## TASK PROMPT
Below are the records. Retype, exactly, the lines from the first through the line with "HPL, Cristal, Acero inox, lacado.", and leave out the pictures.

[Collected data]
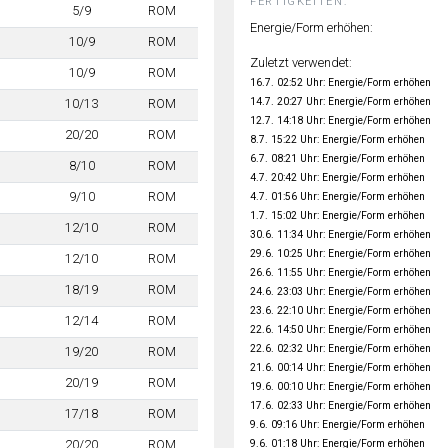
FERTIGKEITEN:
5/9
ROM
Energie/Form erhöhen:
10/9
ROM
Zuletzt verwendet:
10/9
ROM
16.7. 02:52 Uhr: Energie/Form erhöhen
14.7. 20:27 Uhr: Energie/Form erhöhen
10/13
ROM
12.7. 14:18 Uhr: Energie/Form erhöhen
20/20
ROM
8.7. 15:22 Uhr: Energie/Form erhöhen
6.7. 08:21 Uhr: Energie/Form erhöhen
8/10
ROM
4.7. 20:42 Uhr: Energie/Form erhöhen
9/10
ROM
4.7. 01:56 Uhr: Energie/Form erhöhen
1.7. 15:02 Uhr: Energie/Form erhöhen
12/10
ROM
30.6. 11:34 Uhr: Energie/Form erhöhen
29.6. 10:25 Uhr: Energie/Form erhöhen
12/10
ROM
26.6. 11:55 Uhr: Energie/Form erhöhen
18/19
ROM
24.6. 23:03 Uhr: Energie/Form erhöhen
23.6. 22:10 Uhr: Energie/Form erhöhen
12/14
ROM
22.6. 14:50 Uhr: Energie/Form erhöhen
22.6. 02:32 Uhr: Energie/Form erhöhen
19/20
ROM
21.6. 00:14 Uhr: Energie/Form erhöhen
20/19
ROM
19.6. 00:10 Uhr: Energie/Form erhöhen
17.6. 02:33 Uhr: Energie/Form erhöhen
17/18
ROM
9.6. 09:16 Uhr: Energie/Form erhöhen
9.6. 01:18 Uhr: Energie/Form erhöhen
20/20
ROM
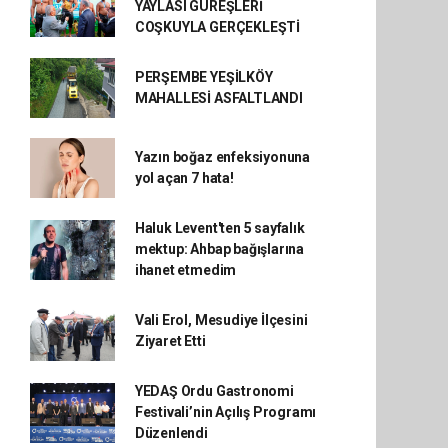
YAYLASI GÜREŞLERİ
COŞKUYLA GERÇEKLEŞTİ
PERŞEMBE YEŞİLKÖY
MAHALLESİ ASFALTLANDI
Yazın boğaz enfeksiyonuna
yol açan 7 hata!
Haluk Levent'ten 5 sayfalık
mektup: Ahbap bağışlarına
ihanet etmedim
Vali Erol, Mesudiye İlçesini
Ziyaret Etti
YEDAŞ Ordu Gastronomi
Festivali’nin Açılış Programı
Düzenlendi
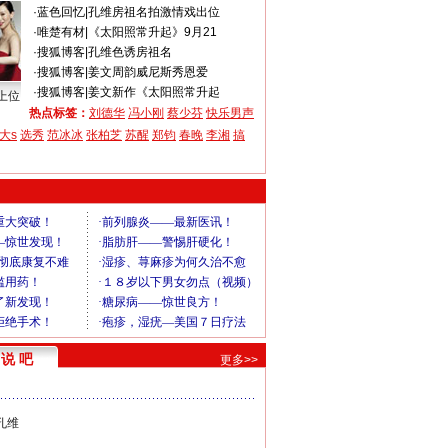
·
蓝色回忆
|
孔维房祖名拍激情戏出位
·
唯楚有材
|
《太阳照常升起》9月21
·
搜狐博客
|
孔维色诱房祖名
·
搜狐博客
|
姜文周韵威尼斯秀恩爱
·
搜狐博客
|
姜文新作《太阳照常升起
上位
热点标签：
刘德华
冯小刚
蔡少芬
快乐男声
大s
选秀
范冰冰
张柏芝
苏醒
郑钧
春晚
李湘
搞
说 吧
更多>>
孔维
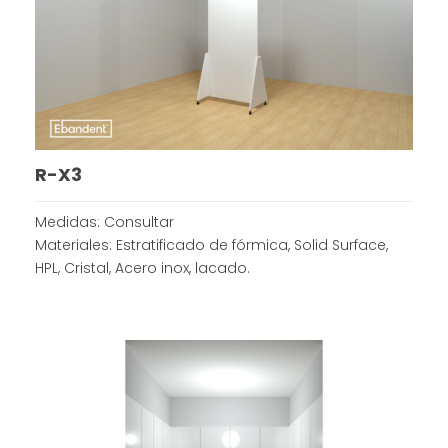
R-X3
Medidas: Consultar
Materiales: Estratificado de fórmica, Solid Surface,
HPL, Cristal, Acero inox, lacado.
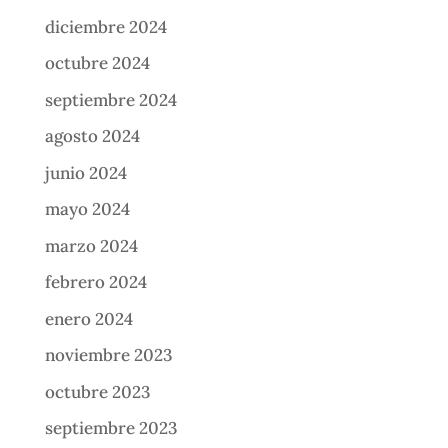
diciembre 2024
octubre 2024
septiembre 2024
agosto 2024
junio 2024
mayo 2024
marzo 2024
febrero 2024
enero 2024
noviembre 2023
octubre 2023
septiembre 2023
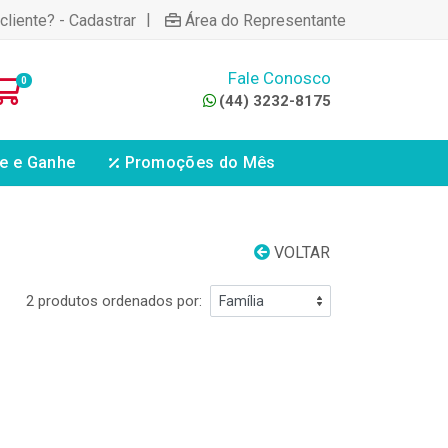
|
cliente? - Cadastrar
Área do Representante
Fale Conosco
0
(44) 3232-8175
e e Ganhe
Promoções do Mês
VOLTAR
2 produtos ordenados por:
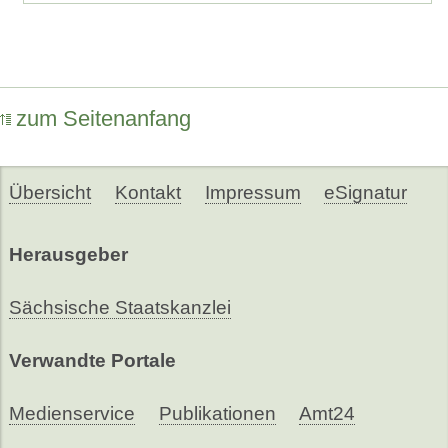
zum Seitenanfang
Übersicht
Kontakt
Impressum
eSignatur
Herausgeber
Sächsische Staatskanzlei
Verwandte Portale
Medienservice
Publikationen
Amt24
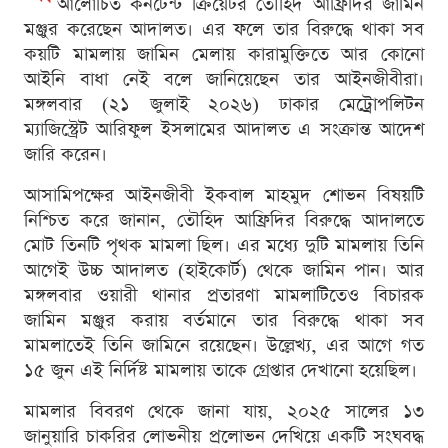
আলোচিত কনটেন্ট ক্রিয়েটর তৌহিদ আফ্রিদির জামিন
মঞ্জুর করেছেন আদালত। এর ফলে তার বিরুদ্ধে থাকা সব
কয়টি মামলায় জামিন মেলায় কারামুক্তিতে আর কোনো
আইনি বাধা নেই বলে জানিয়েছেন তার আইনজীবীরা।
মঙ্গলবার (২১ জুলাই ২০২৬) ঢাকার মেট্রোপলিটন
ম্যাজিস্ট্রেট আরিফুল ইসলামের আদালত এ সংক্রান্ত আদেশ
জারি করেন।
আসামিপক্ষের আইনজীবী ইকবাল মাহমুদ শোভন বিষয়টি
নিশ্চিত করে জানান, তৌহিদ আফ্রিদির বিরুদ্ধে আদালতে
মোট তিনটি পৃথক মামলা ছিল। এর মধ্যে দুটি মামলায় তিনি
আগেই উচ্চ আদালত (হাইকোর্ট) থেকে জামিন পান। আর
মঙ্গলবার ওয়ারী থানার প্রতারণা মামলাটিতেও বিচারক
জামিন মঞ্জুর করায় বর্তমানে তার বিরুদ্ধে থাকা সব
মামলাতেই তিনি জামিনে রয়েছেন। উল্লেখ্য, এর আগে গত
১৫ জুন এই নির্দিষ্ট মামলায় তাকে গ্রেপ্তার দেখানো হয়েছিল।
মামলার বিবরণ থেকে জানা যায়, ২০২৫ সালের ১৩
জানুয়ারি চাকরির লোভনীয় প্রলোভন দেখিয়ে একটি সংঘবদ্ধ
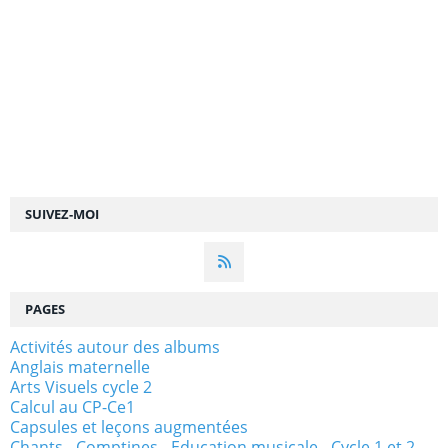
SUIVEZ-MOI
PAGES
Activités autour des albums
Anglais maternelle
Arts Visuels cycle 2
Calcul au CP-Ce1
Capsules et leçons augmentées
Chants - Comptines - Education musicale - Cycle 1 et 2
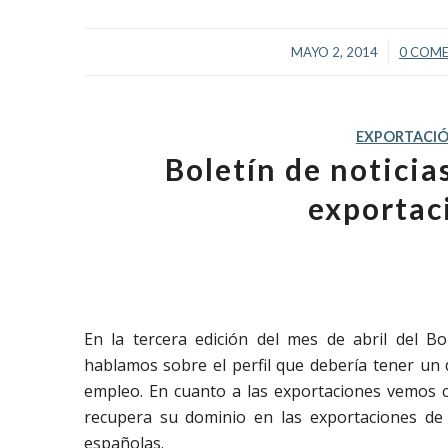
/
MAYO 2, 2014
0 COM
EXPORTACI
Boletín de notici
exportaci
En la tercera edición del mes de abril del Bo
hablamos sobre el perfil que debería tener un d
empleo. En cuanto a las exportaciones vemos c
recupera su dominio en las exportaciones de
españolas.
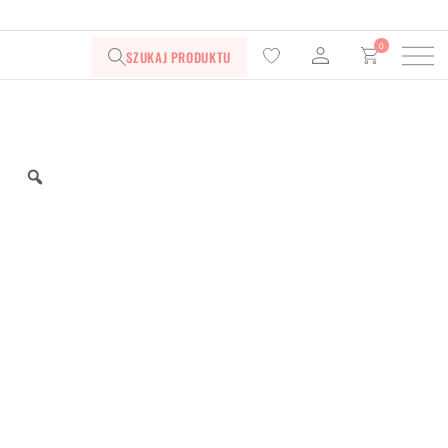
0
SZUKAJ PRODUKTU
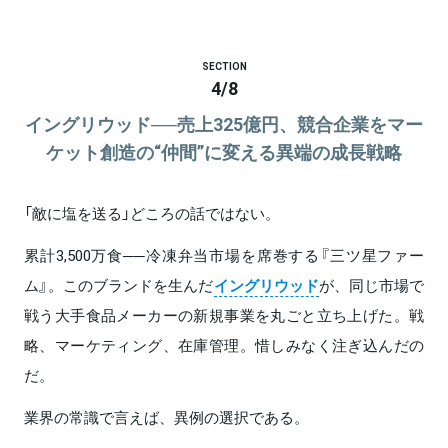
SECTION
4
/
8
イングリウッド──売上325億円、競合企業をマー
ケット創造の“仲間”に変える異端の成長戦略
「敵に塩を送る」どころの話ではない。
累計3,500万食──冷凍弁当市場を席巻する『三ツ星ファー
ム』。このブランドを生んだ
イングリウッド
が、同じ市場で
戦う大手食品メーカーの新規事業を丸ごと立ち上げた。戦
略、マーケティング、在庫管理。惜しみなく注ぎ込んだの
だ。
業界の常識で言えば、異例の選択である。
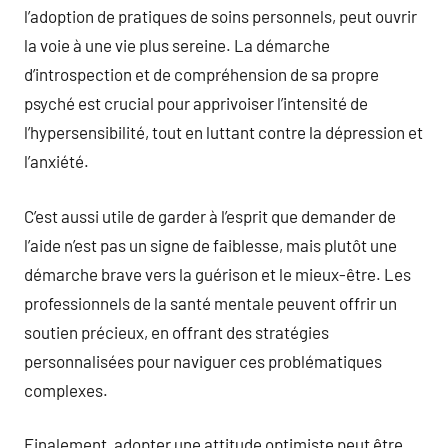
l’adoption de pratiques de soins personnels, peut ouvrir
la voie à une vie plus sereine. La démarche
d’introspection et de compréhension de sa propre
psyché est crucial pour apprivoiser l’intensité de
l’hypersensibilité, tout en luttant contre la dépression et
l’anxiété.
C’est aussi utile de garder à l’esprit que demander de
l’aide n’est pas un signe de faiblesse, mais plutôt une
démarche brave vers la guérison et le mieux-être. Les
professionnels de la santé mentale peuvent offrir un
soutien précieux, en offrant des stratégies
personnalisées pour naviguer ces problématiques
complexes.
Finalement, adopter une attitude optimiste peut être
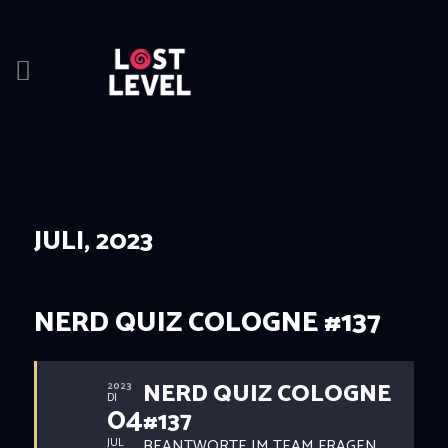
HOME
NEWS
DRINKS
JULI, 2023
EVENTS
LOCATION
ABOUT
NERD QUIZ COLOGNE #137
RESERVIERUNG
NERD QUIZ COLOGNE
2023
DI
04
#137
BEANTWORTE IM TEAM FRAGEN
JUL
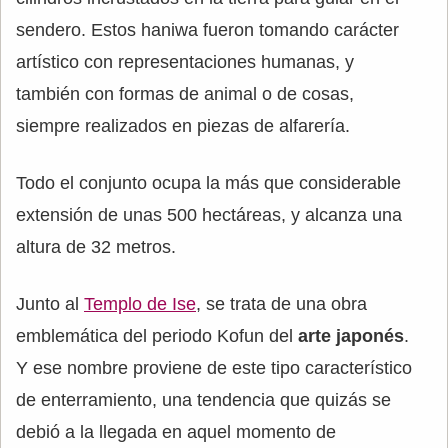
sendero. Estos haniwa fueron tomando carácter
artístico con representaciones humanas, y
también con formas de animal o de cosas,
siempre realizados en piezas de alfarería.
Todo el conjunto ocupa la más que considerable
extensión de unas 500 hectáreas, y alcanza una
altura de 32 metros.
Junto al
Templo de Ise
, se trata de una obra
emblemática del periodo Kofun del
arte japonés
.
Y ese nombre proviene de este tipo característico
de enterramiento, una tendencia que quizás se
debió a la llegada en aquel momento de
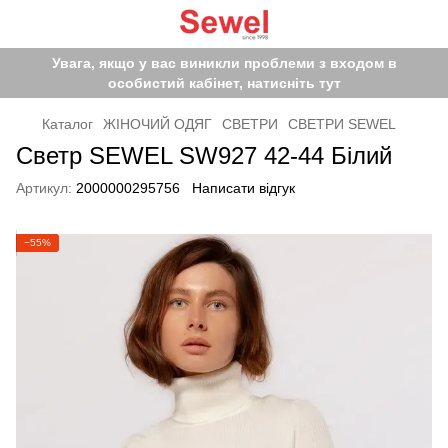
Увага, якщо у вас виникли проблеми з входом в
особистий кабінет, натисніть тут
Каталог
ЖІНОЧИЙ ОДЯГ
СВЕТРИ
СВЕТРИ SEWEL
Светр SEWEL SW927 42-44 Білий
Артикул:
2000000295756
Написати відгук
−55%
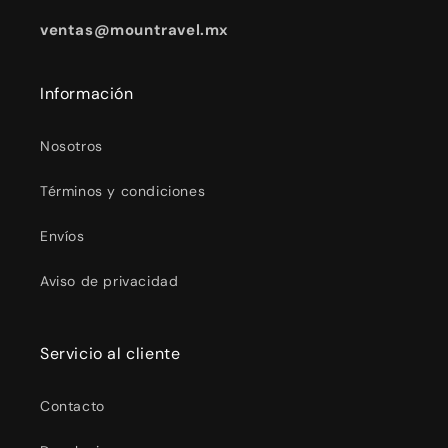
ventas@mountravel.mx
Información
Nosotros
Términos y condiciones
Envíos
Aviso de privacidad
Servicio al cliente
Contacto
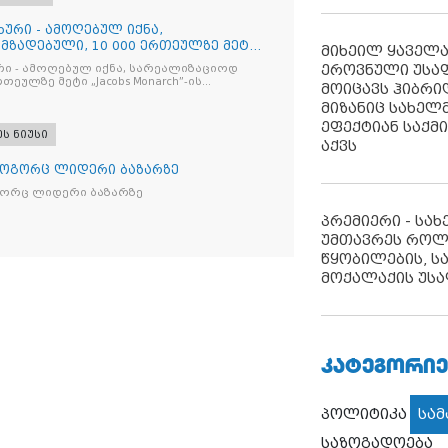
ხური - ამოღებულ იქნა,
მზადებული, 10 000 ერთეულზე მეტი
მიხეილ ყაველ
ეროვნული უსა
რი - ამოღებულ იქნა, სარეალიზაციოდ
რთეულზე მეტი „Jacobs Monarch”-ის
მოიცავს ჰიბრ
კანონო ნიშანდებული ერთჯერადი ყავა
მიზანიც სახელმ
ი „Raffaello”-ს სასაქონლო ნიშნით
ი ტკბილეული
ეფექტიან საქმ
ეს ნიუსი
აქვს
როგორც ლიდერი ბაზარზე
გორც ლიდერი ბაზარზე
პრემიერი - სა
უმთავრეს როლ
წყობილების, ს
მოქალაქის უსა
ᲙᲐᲢᲔᲒᲝᲠᲘᲔ
პოლიტიკა
სა
საზოგადოება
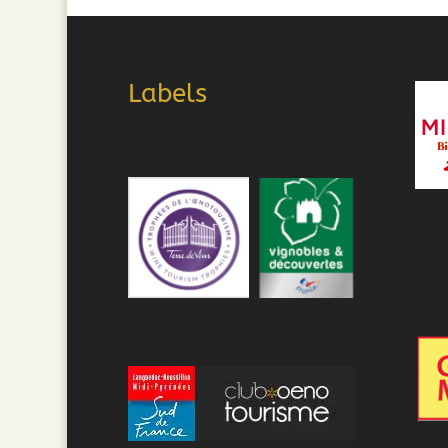
Labels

## REPLY TO THE EXERCISE
FERTIGKEITEN:
5/9
ROM
Energie/Form erhöhen:
10/9
ROM
Zuletzt verwendet:
10/9
ROM
16.7. 02:52 Uhr: Energie/Form erhöhen
14.7. 20:27 Uhr: Energie/Form erhöhen
10/13
ROM
12.7. 14:18 Uhr: Energie/Form erhöhen
20/20
ROM
8.7. 15:22 Uhr: Energie/Form erhöhen
6.7. 08:21 Uhr: Energie/Form erhöhen
8/10
ROM
4.7. 20:42 Uhr: Energie/Form erhöhen
9/10
ROM
4.7. 01:56 Uhr: Energie/Form erhöhen
1.7. 15:02 Uhr: Energie/Form erhöhen
12/10
ROM
30.6. 11:34 Uhr: Energie/Form erhöhen
29.6. 10:25 Uhr: Energie/Form erhöhen
12/10
ROM
26.6. 11:55 Uhr: Energie/Form erhöhen
18/19
ROM
24.6. 23:03 Uhr: Energie/Form erhöhen
23.6. 22:10 Uhr: Energie/Form erhöhen
12/14
ROM
22.6. 14:50 Uhr: Energie/Form erhöhen
22.6. 02:32 Uhr: Energie/Form erhöhen
19/20
ROM
21.6. 00:14 Uhr: Energie/Form erhöhen
20/19
ROM
19.6. 00:10 Uhr: Energie/Form erhöhen
17.6. 02:33 Uhr: Energie/Form erhöhen
17/18
ROM
9.6. 09:16 Uhr: Energie/Form erhöhen
9.6. 01:18 Uhr: Energie/Form erhöhen
20/20
ROM
YAYLASI GÜREŞLERİ
COŞKUYLA GERÇEKLEŞTİ
PERŞEMBE YEŞİLKÖY
MAHALLESİ ASFALTLANDI
Yazın boğaz enfeksiyonuna
yol açan 7 hata!
Haluk Levent'ten 5 sayfalık
mektup: Ahbap bağışlarına
ihanet etmedim
Vali Erol, Mesudiye İlçesini
Ziyaret Etti
YEDAŞ Ordu Gastronomi
Festivali’nin Açılış Programı
Düzenlendi
·
蓝色回忆
|
孔维房祖名拍激情戏出位
·
唯楚有材
|
《太阳照常升起》9月21
·
搜狐博客
|
孔维色诱房祖名
·
搜狐博客
|
姜文周韵威尼斯秀恩爱
·
搜狐博客
|
姜文新作《太阳照常升起
上位
热点标签：
刘德华
冯小刚
蔡少芬
快乐男声
大s
选秀
范冰冰
张柏芝
苏醒
郑钧
春晚
李湘
搞
说 吧
更多>>
孔维
R-X3
Medidas: Consultar
Materiales: Estratificado de fórmica, Solid Surface,
HPL, Cristal, Acero inox, lacado.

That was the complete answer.